Good question. Keep reading.
3. Business Model – WTF Do They Even Do?
Repco Home Finance does two things, and it does them repeatedly, every day, without drama.
1) Individual Home Loans (73% of AUM)
This includes:
Purchase & construction loans
Renovation loans
Plot loans
“Dream Home”, “Super Loan”, and other very optimistic product names
Ticket size? 👉 Average loan: ₹12.9 lakh — not ₹1 crore Mumbai apartments, but real India housing.
2) Loans Against Property (LAP) / Home Equity (27% of AUM)
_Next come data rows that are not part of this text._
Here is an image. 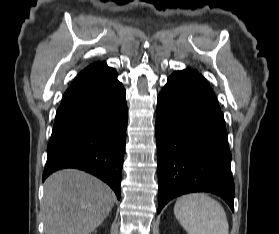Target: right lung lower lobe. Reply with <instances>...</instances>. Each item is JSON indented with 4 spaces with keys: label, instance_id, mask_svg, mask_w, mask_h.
I'll return each instance as SVG.
<instances>
[{
    "label": "right lung lower lobe",
    "instance_id": "1",
    "mask_svg": "<svg viewBox=\"0 0 279 234\" xmlns=\"http://www.w3.org/2000/svg\"><path fill=\"white\" fill-rule=\"evenodd\" d=\"M117 76L103 62L73 80L56 113L43 181L77 168L105 181L120 199L128 111Z\"/></svg>",
    "mask_w": 279,
    "mask_h": 234
}]
</instances>
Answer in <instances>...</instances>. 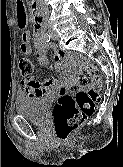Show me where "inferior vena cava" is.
I'll list each match as a JSON object with an SVG mask.
<instances>
[{
  "instance_id": "602c4592",
  "label": "inferior vena cava",
  "mask_w": 123,
  "mask_h": 167,
  "mask_svg": "<svg viewBox=\"0 0 123 167\" xmlns=\"http://www.w3.org/2000/svg\"><path fill=\"white\" fill-rule=\"evenodd\" d=\"M40 2V6L42 8V10L44 11L45 15H49V9H48V5L46 3L45 0H38Z\"/></svg>"
}]
</instances>
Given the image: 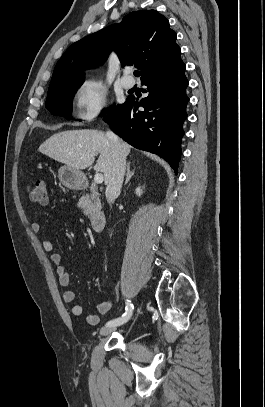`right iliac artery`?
<instances>
[{"label": "right iliac artery", "mask_w": 265, "mask_h": 407, "mask_svg": "<svg viewBox=\"0 0 265 407\" xmlns=\"http://www.w3.org/2000/svg\"><path fill=\"white\" fill-rule=\"evenodd\" d=\"M133 309H134L133 304L131 303L130 300H127L126 301V308H125L126 311H125V313L119 318L108 321L106 323V326H117V325H121V324L127 322L130 319L131 315H132Z\"/></svg>", "instance_id": "82829eb1"}]
</instances>
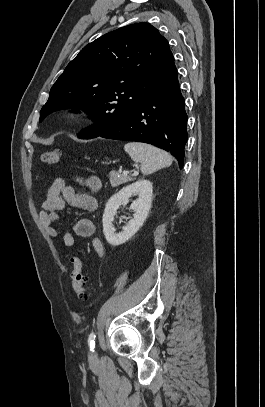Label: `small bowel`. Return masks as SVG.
<instances>
[{"label": "small bowel", "mask_w": 265, "mask_h": 407, "mask_svg": "<svg viewBox=\"0 0 265 407\" xmlns=\"http://www.w3.org/2000/svg\"><path fill=\"white\" fill-rule=\"evenodd\" d=\"M78 182L93 193L99 192L102 188L101 179L95 175L84 180L80 179ZM67 204L86 211H93L96 208V201L93 196L76 193L74 188L67 184L64 179L57 178L49 187L39 214L40 222L49 238H55L60 234L57 223L66 215ZM94 234L95 224L93 221L80 218L73 223L72 232L66 230L62 233V241L66 247H73L75 245L74 235L82 238H92L94 250L99 256H102L103 244L98 238L94 237Z\"/></svg>", "instance_id": "small-bowel-1"}]
</instances>
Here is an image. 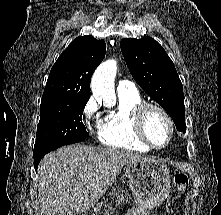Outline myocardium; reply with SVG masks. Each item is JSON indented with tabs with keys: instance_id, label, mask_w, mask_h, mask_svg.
I'll return each mask as SVG.
<instances>
[{
	"instance_id": "f54148a6",
	"label": "myocardium",
	"mask_w": 221,
	"mask_h": 215,
	"mask_svg": "<svg viewBox=\"0 0 221 215\" xmlns=\"http://www.w3.org/2000/svg\"><path fill=\"white\" fill-rule=\"evenodd\" d=\"M152 109L160 112L164 116V118L166 119L169 125V130H170L169 138L167 142L162 146H157L153 144V142L149 139L145 131V119L149 110ZM133 125L137 137L151 149L155 150L164 149L170 145V143L174 138L175 124L172 117L164 107L156 103L142 102L138 104L133 110Z\"/></svg>"
}]
</instances>
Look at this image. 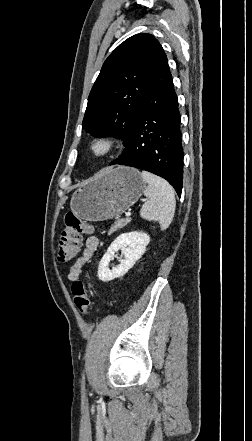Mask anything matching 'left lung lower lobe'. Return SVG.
I'll return each mask as SVG.
<instances>
[{"label": "left lung lower lobe", "mask_w": 252, "mask_h": 441, "mask_svg": "<svg viewBox=\"0 0 252 441\" xmlns=\"http://www.w3.org/2000/svg\"><path fill=\"white\" fill-rule=\"evenodd\" d=\"M149 171L182 191L183 149L177 95L162 52L125 149L110 165Z\"/></svg>", "instance_id": "1"}]
</instances>
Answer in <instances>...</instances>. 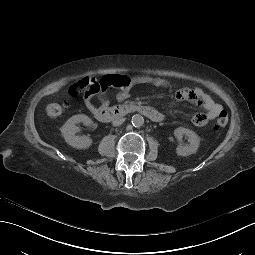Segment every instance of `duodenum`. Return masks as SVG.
<instances>
[{"instance_id": "duodenum-1", "label": "duodenum", "mask_w": 255, "mask_h": 255, "mask_svg": "<svg viewBox=\"0 0 255 255\" xmlns=\"http://www.w3.org/2000/svg\"><path fill=\"white\" fill-rule=\"evenodd\" d=\"M91 112L101 122H111L130 113H139L154 122H160L164 119V116L156 109L135 104L114 107H94Z\"/></svg>"}]
</instances>
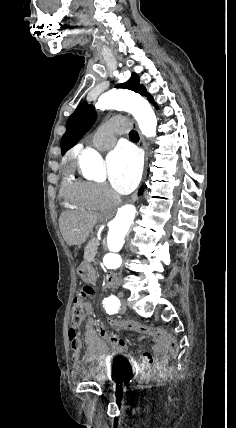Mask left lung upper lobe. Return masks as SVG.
<instances>
[{"mask_svg":"<svg viewBox=\"0 0 236 428\" xmlns=\"http://www.w3.org/2000/svg\"><path fill=\"white\" fill-rule=\"evenodd\" d=\"M116 87L135 91L146 96L148 100L153 103V98L147 93L146 88L139 83V77L136 73H133L128 81L118 84ZM154 105L156 106V104ZM95 117L96 113L92 105H88L87 102H82L78 105L77 109L68 118L66 132L61 139L62 155L77 144L83 135L90 129L95 121Z\"/></svg>","mask_w":236,"mask_h":428,"instance_id":"left-lung-upper-lobe-1","label":"left lung upper lobe"}]
</instances>
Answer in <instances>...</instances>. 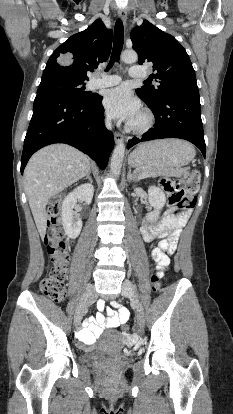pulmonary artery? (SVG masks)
<instances>
[{
  "label": "pulmonary artery",
  "mask_w": 233,
  "mask_h": 414,
  "mask_svg": "<svg viewBox=\"0 0 233 414\" xmlns=\"http://www.w3.org/2000/svg\"><path fill=\"white\" fill-rule=\"evenodd\" d=\"M129 76L135 79L145 78L147 77V73L142 68L134 66L130 69ZM120 81H121V78L118 75L100 74L99 78H96L91 81L90 87L92 89L110 87V86H115L119 84Z\"/></svg>",
  "instance_id": "1"
}]
</instances>
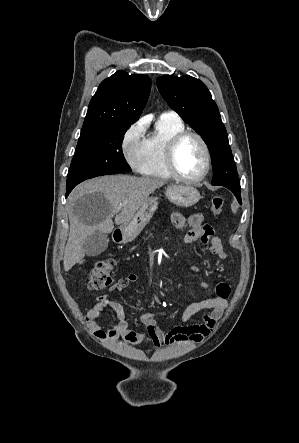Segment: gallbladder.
I'll list each match as a JSON object with an SVG mask.
<instances>
[{"label": "gallbladder", "instance_id": "obj_1", "mask_svg": "<svg viewBox=\"0 0 299 443\" xmlns=\"http://www.w3.org/2000/svg\"><path fill=\"white\" fill-rule=\"evenodd\" d=\"M108 243V236L97 231L86 238L83 249L87 256H97L107 249Z\"/></svg>", "mask_w": 299, "mask_h": 443}]
</instances>
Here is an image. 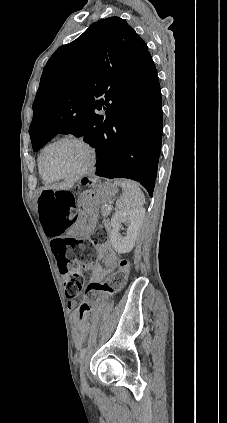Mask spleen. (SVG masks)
I'll use <instances>...</instances> for the list:
<instances>
[{
	"label": "spleen",
	"mask_w": 227,
	"mask_h": 423,
	"mask_svg": "<svg viewBox=\"0 0 227 423\" xmlns=\"http://www.w3.org/2000/svg\"><path fill=\"white\" fill-rule=\"evenodd\" d=\"M115 186H121L123 196L116 202L118 210H139L145 204V196L139 186L131 180H115Z\"/></svg>",
	"instance_id": "spleen-1"
}]
</instances>
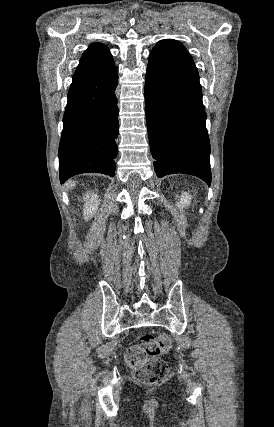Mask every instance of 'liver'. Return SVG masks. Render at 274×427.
I'll return each instance as SVG.
<instances>
[{
	"mask_svg": "<svg viewBox=\"0 0 274 427\" xmlns=\"http://www.w3.org/2000/svg\"><path fill=\"white\" fill-rule=\"evenodd\" d=\"M76 182H71V180H69V182H67L66 186L67 188H74Z\"/></svg>",
	"mask_w": 274,
	"mask_h": 427,
	"instance_id": "obj_1",
	"label": "liver"
}]
</instances>
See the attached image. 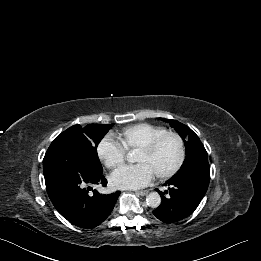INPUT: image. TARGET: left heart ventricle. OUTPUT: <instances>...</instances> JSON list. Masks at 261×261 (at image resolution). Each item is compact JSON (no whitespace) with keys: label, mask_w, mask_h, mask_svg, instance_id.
<instances>
[{"label":"left heart ventricle","mask_w":261,"mask_h":261,"mask_svg":"<svg viewBox=\"0 0 261 261\" xmlns=\"http://www.w3.org/2000/svg\"><path fill=\"white\" fill-rule=\"evenodd\" d=\"M178 142L174 137L164 138L155 151L143 153L137 151L135 161L146 164L156 175L170 169L177 160Z\"/></svg>","instance_id":"left-heart-ventricle-1"}]
</instances>
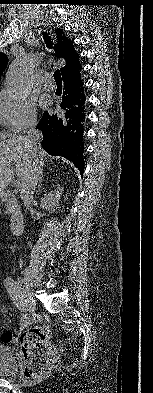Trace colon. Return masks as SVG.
<instances>
[{
  "instance_id": "5ec220e1",
  "label": "colon",
  "mask_w": 153,
  "mask_h": 393,
  "mask_svg": "<svg viewBox=\"0 0 153 393\" xmlns=\"http://www.w3.org/2000/svg\"><path fill=\"white\" fill-rule=\"evenodd\" d=\"M20 346L26 363L25 376L29 379H38L59 364V356L49 343V332L45 327L24 330Z\"/></svg>"
}]
</instances>
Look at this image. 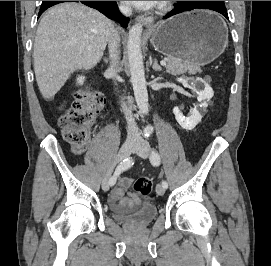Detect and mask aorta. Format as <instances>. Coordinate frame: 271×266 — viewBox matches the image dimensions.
<instances>
[{"mask_svg":"<svg viewBox=\"0 0 271 266\" xmlns=\"http://www.w3.org/2000/svg\"><path fill=\"white\" fill-rule=\"evenodd\" d=\"M142 30L143 27L140 23H137L130 28L128 34L127 52L129 69L131 73V82L137 106L141 113L148 114V92L146 87L144 63L141 51ZM144 132L147 135L152 134L153 127L147 126L144 129Z\"/></svg>","mask_w":271,"mask_h":266,"instance_id":"obj_1","label":"aorta"}]
</instances>
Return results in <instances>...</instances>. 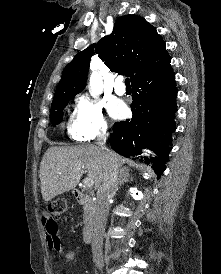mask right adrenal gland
Segmentation results:
<instances>
[{"instance_id": "2a0ac1e0", "label": "right adrenal gland", "mask_w": 221, "mask_h": 274, "mask_svg": "<svg viewBox=\"0 0 221 274\" xmlns=\"http://www.w3.org/2000/svg\"><path fill=\"white\" fill-rule=\"evenodd\" d=\"M129 179L133 181V177L130 175L129 169L126 167L121 168L119 173V185H122L124 182L129 181Z\"/></svg>"}]
</instances>
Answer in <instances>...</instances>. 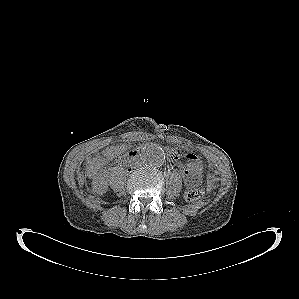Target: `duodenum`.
I'll return each mask as SVG.
<instances>
[{"label":"duodenum","mask_w":299,"mask_h":299,"mask_svg":"<svg viewBox=\"0 0 299 299\" xmlns=\"http://www.w3.org/2000/svg\"><path fill=\"white\" fill-rule=\"evenodd\" d=\"M138 150H132L128 153L127 157L125 158L126 163H130L132 161H134L135 159H137L138 157Z\"/></svg>","instance_id":"obj_1"}]
</instances>
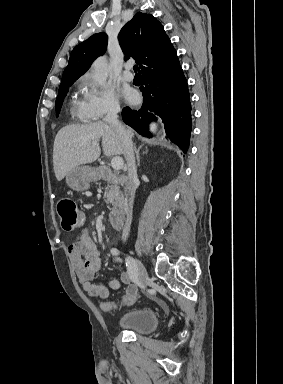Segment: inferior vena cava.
<instances>
[{
  "label": "inferior vena cava",
  "instance_id": "inferior-vena-cava-1",
  "mask_svg": "<svg viewBox=\"0 0 283 384\" xmlns=\"http://www.w3.org/2000/svg\"><path fill=\"white\" fill-rule=\"evenodd\" d=\"M118 112H121V108L119 104H111L108 108L107 116L104 118V122H108V124H112L115 126L119 132V136L121 138V142L124 146V158L128 164V178H129V200H127L128 204H126L127 208V216L125 220V226L122 232V240H126L129 232L130 226L132 222V208L134 202V196L136 192V180H137V172H136V164L135 158L133 154V144L130 136H128L126 130H124L122 124H120L118 120Z\"/></svg>",
  "mask_w": 283,
  "mask_h": 384
}]
</instances>
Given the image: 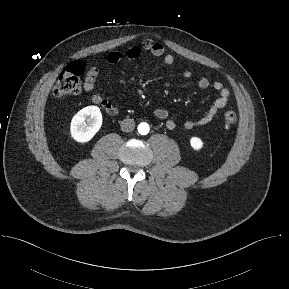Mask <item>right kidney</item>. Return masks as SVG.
Wrapping results in <instances>:
<instances>
[{"instance_id": "obj_1", "label": "right kidney", "mask_w": 289, "mask_h": 289, "mask_svg": "<svg viewBox=\"0 0 289 289\" xmlns=\"http://www.w3.org/2000/svg\"><path fill=\"white\" fill-rule=\"evenodd\" d=\"M102 125V114L97 106H87L74 115L70 132L72 138L79 143L90 141Z\"/></svg>"}]
</instances>
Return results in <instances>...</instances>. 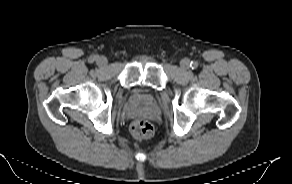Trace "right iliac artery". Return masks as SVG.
Listing matches in <instances>:
<instances>
[{
    "instance_id": "obj_1",
    "label": "right iliac artery",
    "mask_w": 292,
    "mask_h": 184,
    "mask_svg": "<svg viewBox=\"0 0 292 184\" xmlns=\"http://www.w3.org/2000/svg\"><path fill=\"white\" fill-rule=\"evenodd\" d=\"M95 59H96V57H91V58L89 59V61L92 63V62L95 61Z\"/></svg>"
}]
</instances>
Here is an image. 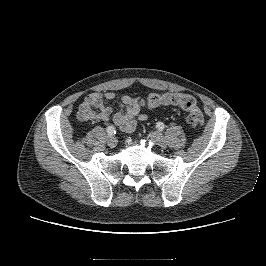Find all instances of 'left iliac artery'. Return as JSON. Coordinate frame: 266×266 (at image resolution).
Segmentation results:
<instances>
[{"label": "left iliac artery", "mask_w": 266, "mask_h": 266, "mask_svg": "<svg viewBox=\"0 0 266 266\" xmlns=\"http://www.w3.org/2000/svg\"><path fill=\"white\" fill-rule=\"evenodd\" d=\"M156 127H157L160 131H162V130L165 128V125H164L162 122H157V123H156Z\"/></svg>", "instance_id": "44dca946"}]
</instances>
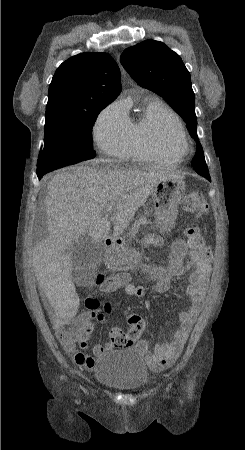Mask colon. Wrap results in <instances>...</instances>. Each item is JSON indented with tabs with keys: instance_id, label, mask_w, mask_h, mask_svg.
Here are the masks:
<instances>
[{
	"instance_id": "colon-1",
	"label": "colon",
	"mask_w": 245,
	"mask_h": 450,
	"mask_svg": "<svg viewBox=\"0 0 245 450\" xmlns=\"http://www.w3.org/2000/svg\"><path fill=\"white\" fill-rule=\"evenodd\" d=\"M184 209L197 217H201L208 211V205L204 199L202 193L198 191H189L183 200ZM185 236L188 246L194 251L200 260L209 261L212 258L211 249L206 245L202 232L198 226H190L185 230ZM129 276L125 272H117L111 275H105L103 273H97L93 276V285L100 288L103 292L111 291V289L118 285L125 284L128 281ZM95 310L99 309V306L95 300L90 304ZM97 319H103V314L98 312ZM127 322L129 330L124 332L119 328H115L111 331V338L117 346H130L133 345L142 334L145 328V321L141 315L132 313L128 316ZM57 331L60 333L63 339L67 341H74L82 343L83 337H85L87 331L92 330V325L89 320H70L58 323L56 326ZM81 362L87 361L88 358L79 356Z\"/></svg>"
}]
</instances>
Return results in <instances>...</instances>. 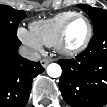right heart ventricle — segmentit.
Returning a JSON list of instances; mask_svg holds the SVG:
<instances>
[{"instance_id": "e07e8e85", "label": "right heart ventricle", "mask_w": 107, "mask_h": 107, "mask_svg": "<svg viewBox=\"0 0 107 107\" xmlns=\"http://www.w3.org/2000/svg\"><path fill=\"white\" fill-rule=\"evenodd\" d=\"M76 12L65 11L45 20L34 21L30 24L32 35L43 45L54 46L65 22Z\"/></svg>"}]
</instances>
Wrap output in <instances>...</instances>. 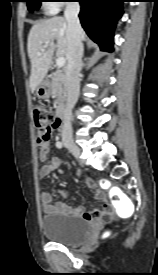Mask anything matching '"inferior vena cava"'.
Masks as SVG:
<instances>
[{"label":"inferior vena cava","instance_id":"inferior-vena-cava-1","mask_svg":"<svg viewBox=\"0 0 158 275\" xmlns=\"http://www.w3.org/2000/svg\"><path fill=\"white\" fill-rule=\"evenodd\" d=\"M80 5L78 2H70L65 9V19L68 23L67 29V70H66V92L67 103L64 111L62 136H72V109L78 99L80 89V72L83 67V44L82 27L78 14Z\"/></svg>","mask_w":158,"mask_h":275}]
</instances>
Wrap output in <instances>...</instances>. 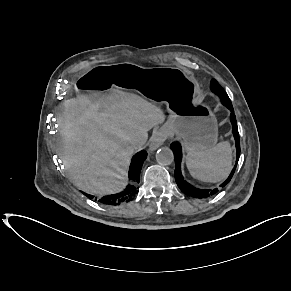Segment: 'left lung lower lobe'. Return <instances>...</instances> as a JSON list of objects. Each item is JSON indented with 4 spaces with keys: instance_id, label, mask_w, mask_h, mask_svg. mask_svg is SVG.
Returning <instances> with one entry per match:
<instances>
[{
    "instance_id": "left-lung-lower-lobe-1",
    "label": "left lung lower lobe",
    "mask_w": 291,
    "mask_h": 291,
    "mask_svg": "<svg viewBox=\"0 0 291 291\" xmlns=\"http://www.w3.org/2000/svg\"><path fill=\"white\" fill-rule=\"evenodd\" d=\"M221 99V102L223 105H225L230 111H231V116H230V120L232 123V132L235 138V143H236V149H237V159H236V164L233 168V170L231 171L229 177L220 185V187H224L227 183L230 182L235 169H236V165L238 163V159L240 156V140H239V133H238V127H237V122H236V117L234 114V110H233V106L232 103L228 97V95H218ZM171 149L174 152V157H175V180L176 183L179 187V189L186 194L187 196H191V197H195V198H208L214 194H216L218 192V188H214V189H199L196 188L194 186H192L191 184H189L182 176L181 173V168H180V164H181V159H182V153H181V145L178 142H173L171 144Z\"/></svg>"
}]
</instances>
These loans are typically taken by:
Small traders
Self-employed professionals
MSME owners
Higher yield, higher risk, higher stress during downturns. Repco knows this well — it has the scars to prove it.
Customer Mix:
Salaried: 48%
Non-salaried: 52%
This 52% non-salaried exposure is both Repco’s edge and its problem.
Edge, because yields are fat. Problem, because credit cycles hit these borrowers first.
Question for you: do you prefer boring salaried loans… or spicy self-employed yields?